Tal vez, el gran problema que genera la idea de una posible muerte inminente, proceda, no tanto del terror a nuestro final de partida sino, de mirar hacia atrás, y sentirnos descontentos con la vida que hemos llevado. La de veces que dijimos sí, cuando queríamos expresar lo contrario. Todo lo que consentimos y “tragamos”, aunque nos fuera en ello la vida o la dignidad -que es la vida del alma-. El tiempo que perdimos, lamentándonos del éxito que no logramos, o del reconocimiento que no nos dieron, cuando todo eso importaba un carajo, y lo único verdaderamente esencial era vivir y estar sano; o vivir, aunque se estuviera enfermo, porque “la enfermedad también es la vida”, ya lo decía Thomas Mann en La montaña mágica.
¡Ojalá! que todo este dolor y sicosis, que sufren tantos y tantas por estas fechas, sirva para activar un clic en sus vidas, y que el tiempo que les quede a los que sobrevivan, lo dediquen a resarcirse de sus anteriores errores, diciendo y haciendo siempre lo que más les plazca. Y que tampoco vuelvan a perder el sueño por temores futuribles, ni por regresiones tóxicas al pasado, buscando desesperadamente culpas, para castigarnos por no haberlas evitado a tiempo.
Ser dueño, señor y amo de tu tiempo -sin contemplaciones, ni concesiones a nadie- es el mayor poder que podemos ejercer, y sólo nos damos cuenta, cuando estamos a punto de morirnos, y ya no nos queda tiempo para cambiar nada.
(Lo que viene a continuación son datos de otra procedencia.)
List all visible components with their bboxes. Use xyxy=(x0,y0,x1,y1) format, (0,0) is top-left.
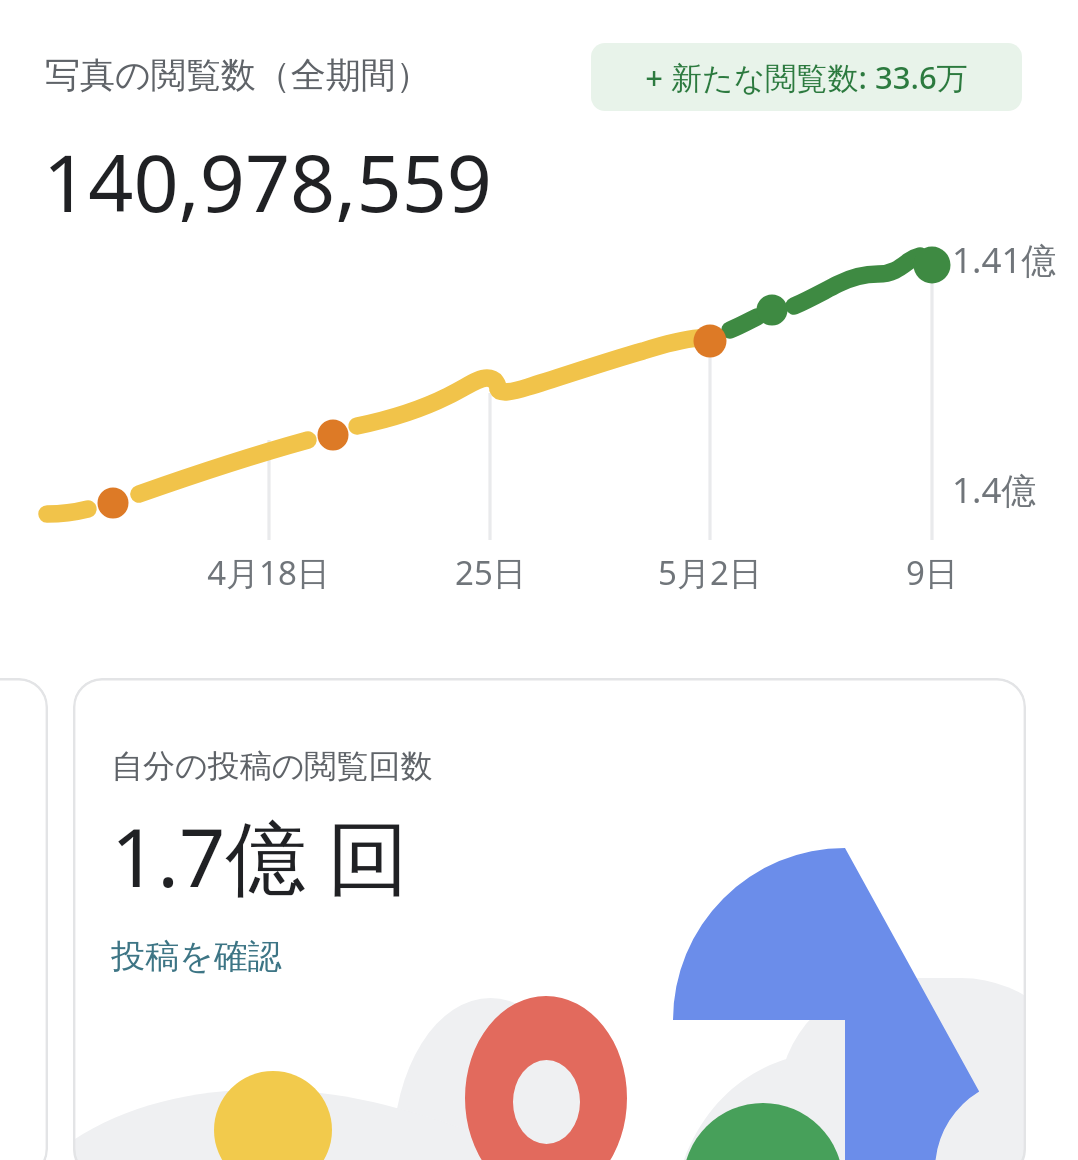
button[interactable]: 自分の投稿の閲覧回数 xyxy=(73,678,1026,1160)
staticText: + 新たな閲覧数: 33.6万 xyxy=(645,56,968,98)
staticText: 25日 xyxy=(455,550,526,595)
button[interactable] xyxy=(0,678,48,1160)
staticText: 1.41億 xyxy=(952,236,1057,284)
staticText: 4月18日 xyxy=(207,550,330,595)
staticText: 自分の投稿の閲覧回数 xyxy=(111,746,433,786)
staticText: 写真の閲覧数（全期間） xyxy=(45,53,431,97)
staticText: 140,978,559 xyxy=(43,128,493,236)
staticText: 1.7億 回 xyxy=(111,800,409,911)
staticText: 5月2日 xyxy=(658,550,762,595)
staticText: 1.4億 xyxy=(952,466,1037,514)
staticText: 9日 xyxy=(906,550,958,595)
button[interactable]: 投稿を確認 xyxy=(111,935,282,978)
staticText: 投稿を確認 xyxy=(111,935,282,978)
button[interactable]: + 新たな閲覧数: 33.6万 xyxy=(591,43,1022,111)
Valoremos verdaderamente nuestras vidas, gracias al Corona chino. Seguro que, si nos empeñáramos en hacer una lista de las cosas buenas que también ha traído esta pandemia, lograríamos anotar algo, o mucho más de lo que pensábamos. Y, sobre todo, que nadie tenga miedo, porque así convocamos al peligro, y nos hacemos mucho más vulnerables frente al adversario.
Si todos vamos empezando a reconocer que, tras la llegada de este virus, nada volverá a ser como antes en nuestro mundo, podríamos aprovechar también para comenzar nuestra revolución personal (nunca es tarde para eso) y darle la vuelta –de una vez, por todas- al calcetín que envuelve nuestros cerebros. Que en vez de torturarnos por las cosas que nos faltan, inventariemos las que tenemos, y especialmente la fortuna que poseemos por conservar a nuestros seres queridos. ¿Qué mejor manera de reencontrarnos o recuperarnos, que compartiendo juntos -gracias a este encierro necesario- cada minuto de los que nos quedan por pasar en este mundo?